Design and Construction, Green Building, Sustainability/Business Continuity

New Final Rule Puts Federal Buildings on Path to Net Zero

The U.S. Department of Energy (DOE) announced that it has delivered on Congress’ mandate to cut emissions from new or newly renovated federal buildings through the Clean Energy for New Federal Buildings and Major Renovations of Federal Buildings Rule.

By meeting the requirements of the rule, federal buildings will reduce pollution, improve air quality, create good-paying jobs, and take advantage of cost savings from using more energy-efficient equipment, according to the DOE. These measures will help advance the adoption of cleaner, more efficient technologies for buildings that will lead the way to achieving President Joe Biden’s Federal Sustainability Plan goal of net-zero emissions from all federal buildings by 2045.  

“The Biden-Harris administration is practicing what we preach. Just as we are helping households and businesses across the nation save money by saving energy, we are doing the same in our own federal buildings,” said U.S. Secretary of Energy Jennifer M. Granholm. 

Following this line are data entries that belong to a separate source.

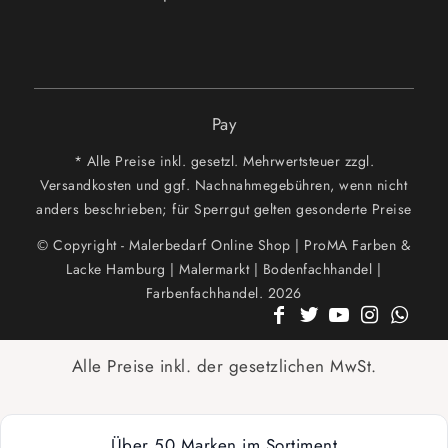
Pay
* Alle Preise inkl. gesetzl. Mehrwertsteuer zzgl.
Versandkosten und ggf. Nachnahmegebühren, wenn nicht
anders beschrieben; für Sperrgut gelten gesonderte Preise
© Copyright - Malerbedarf Online Shop | ProMA Farben &
Lacke Hamburg | Malermarkt | Bodenfachhandel |
Farbenfachhandel. 2026
Alle Preise inkl. der gesetzlichen MwSt.
Über 50 Marken im Sortiment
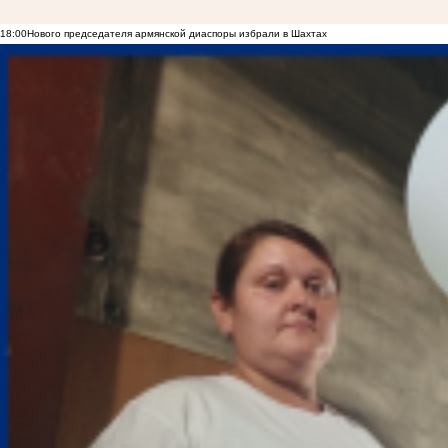
18:00
Нового председателя армянской диаспоры избрали в Шахтах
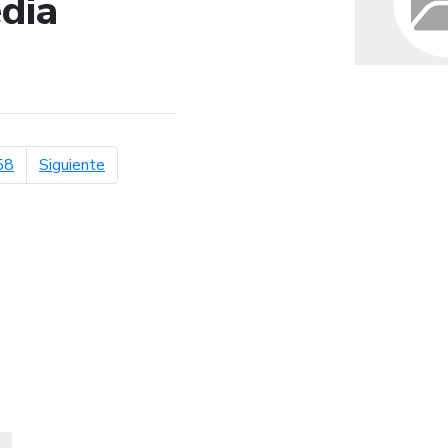
dia
de búsqueda
página siguiente
58
Siguiente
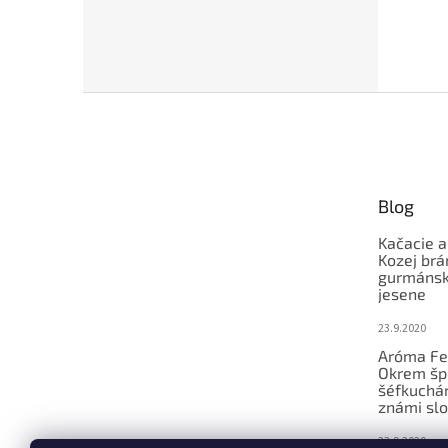
Z
á
p
ä
t
Blog
i
e
Kačacie a
Kozej brá
gurmánsky
jesene
23.9.2020
Aróma Fe
Okrem šp
šéfkucháro
známi slo
23.9.2020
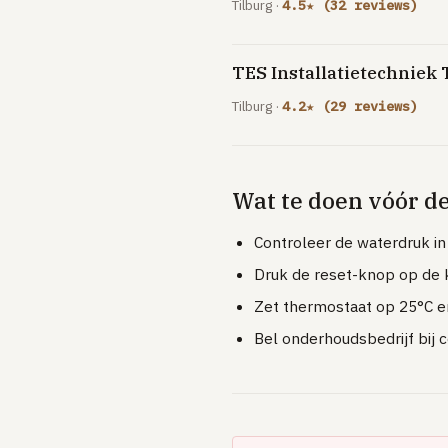
Tilburg ·
4.5★ (32 reviews)
TES Installatietechniek T
Tilburg ·
4.2★ (29 reviews)
Wat te doen vóór d
Controleer de waterdruk in
Druk de reset-knop op de k
Zet thermostaat op 25°C en
Bel onderhoudsbedrijf bij 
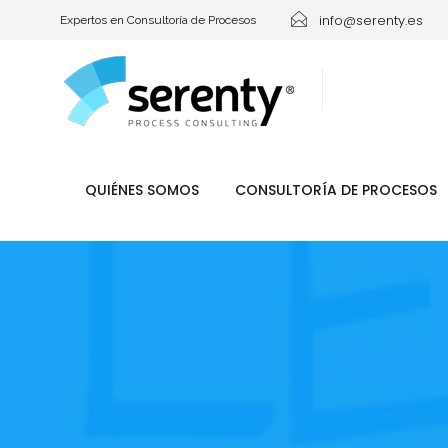
info@serenty.es
Expertos en Consultoría de Procesos
QUIÉNES SOMOS
CONSULTORÍA DE PROCESOS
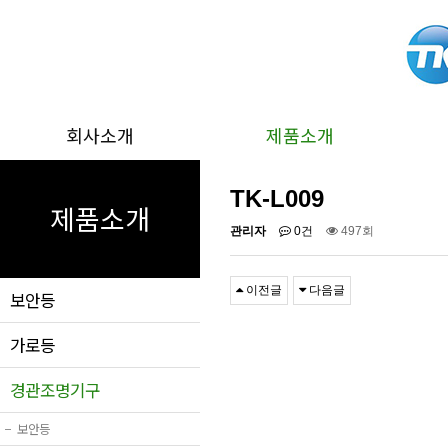
회사소개
제품소개
TK-L009
제품소개
관리자
0건
497회
이전글
다음글
보안등
가로등
경관조명기구
−
보안등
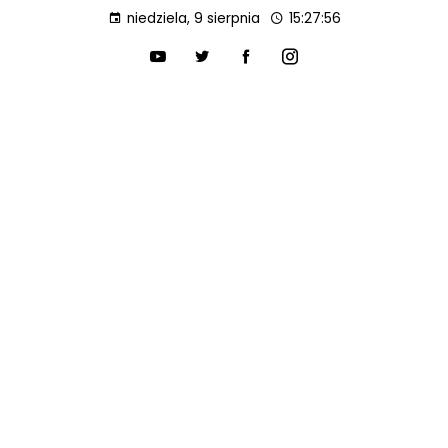
niedziela, 9 sierpnia
15:27:57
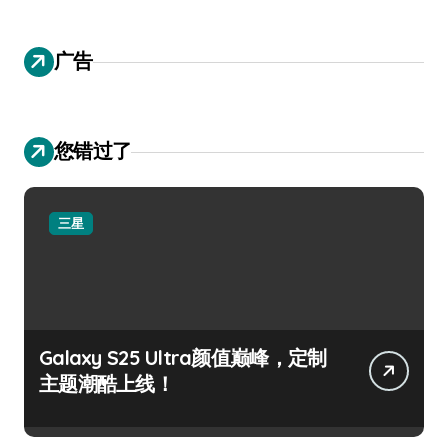
广告
您错过了
三星
Galaxy S25 Ultra颜值巅峰，定制
主题潮酷上线！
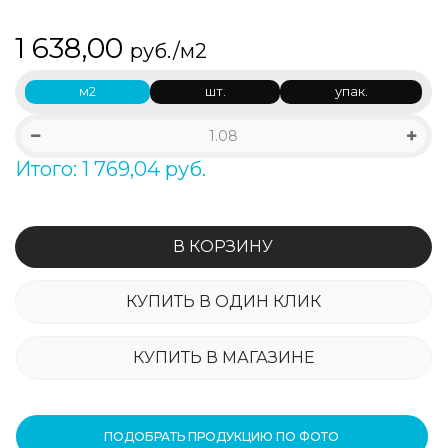
1 638,00
руб./м2
м2
шт.
упак.
Итого: 1 769,04 руб.
В КОРЗИНУ
КУПИТЬ В ОДИН КЛИК
КУПИТЬ В МАГАЗИНЕ
ПОДОБРАТЬ ПРОДУКЦИЮ ПО ФОТО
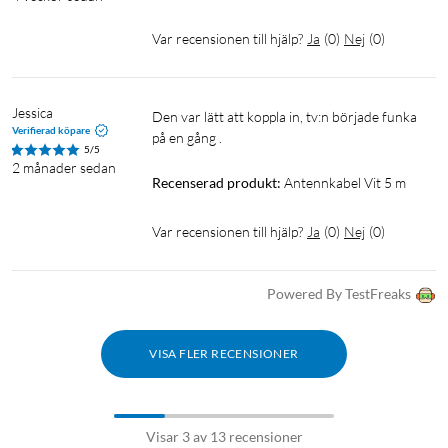
Var recensionen till hjälp?
Ja
(
0
)
Nej
(
0
)
Jessica
Den var lätt att koppla in, tv:n började funka 
Verifierad köpare
på en gång . 
5/5
2 månader sedan
Recenserad produkt:
Antennkabel Vit 5 m
Var recensionen till hjälp?
Ja
(
0
)
Nej
(
0
)
Powered By TestFreaks
VISA FLER RECENSIONER
Visar 3 av 13 recensioner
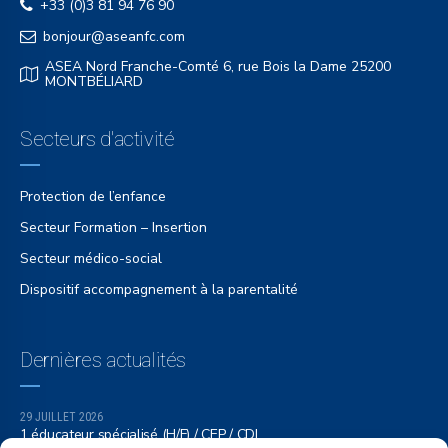
+33 (0)3 81 94 76 90
bonjour@aseanfc.com
ASEA Nord Franche-Comté 6, rue Bois la Dame 25200
MONTBÉLIARD
Secteurs d'activité
Protection de l’enfance
Secteur Formation – Insertion
Secteur médico-social
Dispositif accompagnement à la parentalité
Dernières actualités
29 JUILLET 2026
1 éducateur spécialisé (H/F) / CEP / CDI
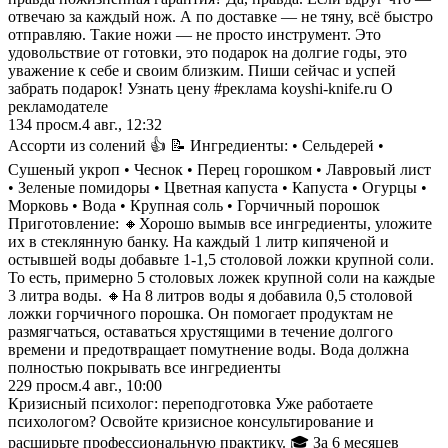
отвечаю за каждый нож. А по доставке — не тяну, всё быстро
отправляю. Такие ножи — не просто инструмент. Это
удовольствие от готовки, это подарок на долгие годы, это
уважение к себе и своим близким. Пиши сейчас и успей
забрать подарок! Узнать цену #реклама koyshi-knife.ru О
рекламодателе
134
просм.
4 авг., 12:32
Ассорти из солений 👍 📝 Ингредиенты: • Сельдерей •
Сушеный укроп • Чеснок • Перец горошком • Лавровый лист
• Зеленые помидоры • Цветная капуста • Капуста • Огурцы •
Морковь • Вода • Крупная соль • Горчичный порошок
Приготовление: 🔸Хорошо вымыв все ингредиенты, уложите
их в стеклянную банку. На каждый 1 литр кипяченой и
остывшей воды добавьте 1-1,5 столовой ложки крупной соли.
То есть, примерно 5 столовых ложек крупной соли на каждые
3 литра воды. 🔸На 8 литров воды я добавила 0,5 столовой
ложки горчичного порошка. Он помогает продуктам не
размягчаться, оставаться хрустящими в течение долгого
времени и предотвращает помутнение воды. Вода должна
полностью покрывать все ингредиенты
229
просм.
4 авг., 10:00
Кризисный психолог: переподготовка Уже работаете
психологом? Освойте кризисное консультирование и
расширьте профессиональную практику. 🎓 За 6 месяцев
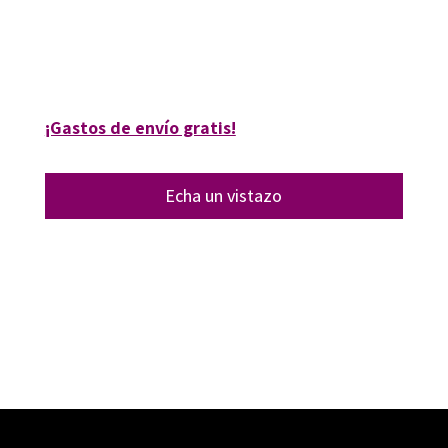
6010-0
6010-4
6010-1
¡Gastos de envío gratis!
Echa un vistazo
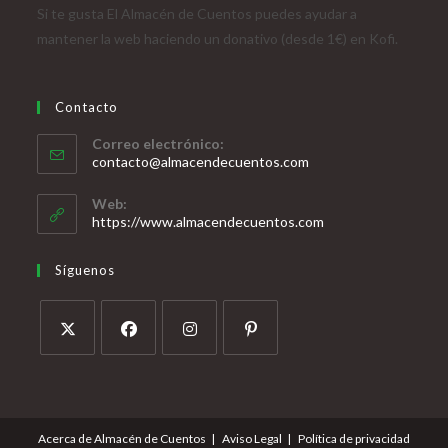
Si te gusta El Almacén de Cuentos puedes ayudar a
mantener la web haciendo un donativo (desde 1€) en Kofi.
Contacto
Correo electrónico:
contacto@almacendecuentos.com
Web:
https://www.almacendecuentos.com
Síguenos
Acerca de Almacén de Cuentos
Aviso Legal
Política de privacidad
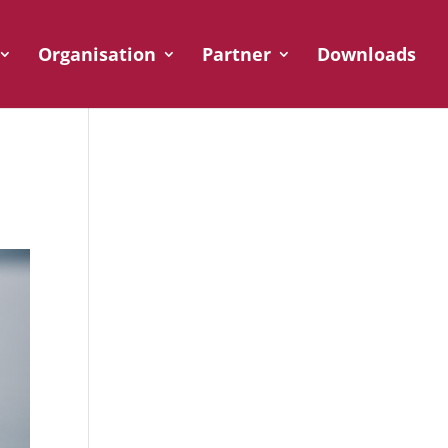
Organisation
Partner
Downloads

White House Council on Environmental Quality Chair Brenda Mallory added, “President Biden has charged the federal government to lead by example by transforming its footprint of over 300,000 buildings to be more energy efficient and climate resilient, which means cleaner air and safer communities across the country.”

This rule, which implements the Energy Independence and Security Act (EISA) of 2007, requires federal agencies to phase out fossil fuel usage in new federal building construction or major renovation by achieving a 90% reduction in fossil fuel use for new projects started between fiscal years 2025 and 2029 and completely eliminating on-site fossil fuel usage in new projects beginning in 2030.  

The DOE estimates that over the next 30 years, the new rule will reduce carbon emissions from federal buildings by 2 million metric tons and methane emissions by 16 thousand tons—an amount roughly equivalent to the emissions generated by nearly 310,000 homes in one year—while also reducing infrastructure costs.  

The final rule—in conjunction with Executive Order 14057 and other Federal Sustainability Plan actions, including the Federal Building Performance Standard—strengthens progress to achieve net-zero emissions in federal buildings by 2045 by eliminating on-site fossil fuel emissions, also known as Scope 1 emissions. The DOE’s Federal Energy Management Program (FEMP) will issue supplemental guidance that provides agencies with pathways for compliance.